Action item
Output exactly those lines of the data that lie between the line containing "les, Sport, Bildung und Kultur" and the final line, both ends counted.

Source data
──────
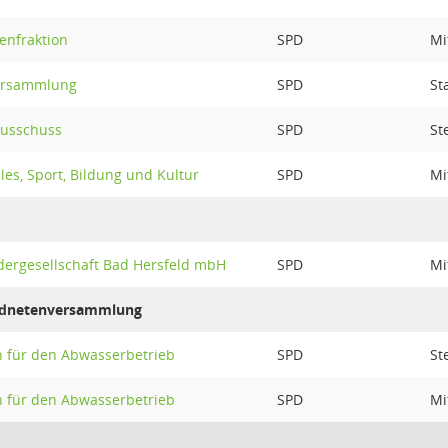
enfraktion
SPD
Mi
ersammlung
SPD
St
ausschuss
SPD
St
les, Sport, Bildung und Kultur
SPD
Mi
ädergesellschaft Bad Hersfeld mbH
SPD
Mi
ordnetenversammlung
 für den Abwasserbetrieb
SPD
St
 für den Abwasserbetrieb
SPD
Mi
──────
Task solution
les, Sport, Bildung und Kultur
SPD
Mi
ädergesellschaft Bad Hersfeld mbH
SPD
Mi
ordnetenversammlung
 für den Abwasserbetrieb
SPD
St
 für den Abwasserbetrieb
SPD
Mi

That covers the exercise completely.